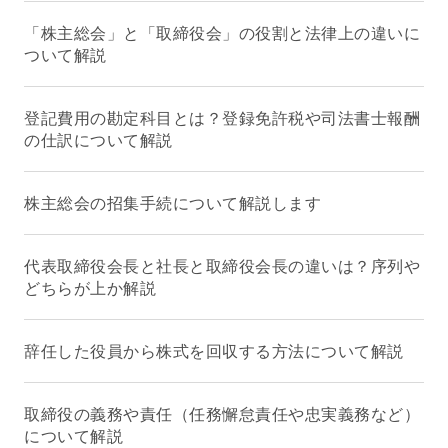
「株主総会」と「取締役会」の役割と法律上の違いに
ついて解説
登記費用の勘定科目とは？登録免許税や司法書士報酬
の仕訳について解説
株主総会の招集手続について解説します
代表取締役会長と社長と取締役会長の違いは？序列や
どちらが上か解説
辞任した役員から株式を回収する方法について解説
取締役の義務や責任（任務懈怠責任や忠実義務など）
について解説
_ _ _ _ _ _ _
To do:
An exact copy of the lines from the one with "株主総会の招集手続について解説します" through the final line of the entries is the whole answer.

Task output:
株主総会の招集手続について解説します
代表取締役会長と社長と取締役会長の違いは？序列や
どちらが上か解説
辞任した役員から株式を回収する方法について解説
取締役の義務や責任（任務懈怠責任や忠実義務など）
について解説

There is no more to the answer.